What to produce: Of all the lines below, output only those starting at the one with "平台，高效解决这一难题。" and ending at the one with "打卡》等系列培训表，新经纪人每天在手机端提交", both ends included, exactly as written.

Available data:
_ _ _ _
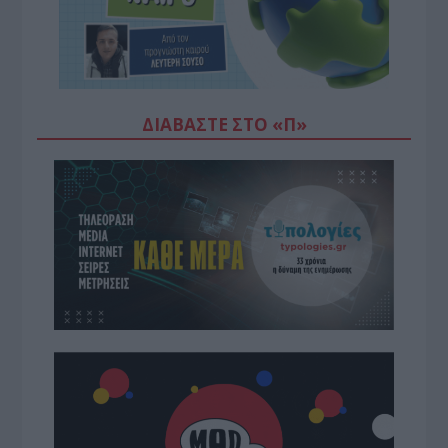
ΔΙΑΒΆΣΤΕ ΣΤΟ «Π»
_ _ _ _
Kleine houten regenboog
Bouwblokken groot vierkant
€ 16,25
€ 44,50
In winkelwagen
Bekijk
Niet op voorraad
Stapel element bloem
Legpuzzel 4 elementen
_ _ _ _
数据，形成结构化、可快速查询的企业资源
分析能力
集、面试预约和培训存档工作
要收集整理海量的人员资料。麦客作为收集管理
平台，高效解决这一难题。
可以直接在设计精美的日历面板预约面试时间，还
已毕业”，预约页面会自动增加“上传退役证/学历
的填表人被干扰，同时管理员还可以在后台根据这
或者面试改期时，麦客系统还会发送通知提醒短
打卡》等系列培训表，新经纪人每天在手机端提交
_ _ _ _
Reply:
平台，高效解决这一难题。
可以直接在设计精美的日历面板预约面试时间，还
已毕业”，预约页面会自动增加“上传退役证/学历
的填表人被干扰，同时管理员还可以在后台根据这
或者面试改期时，麦客系统还会发送通知提醒短
打卡》等系列培训表，新经纪人每天在手机端提交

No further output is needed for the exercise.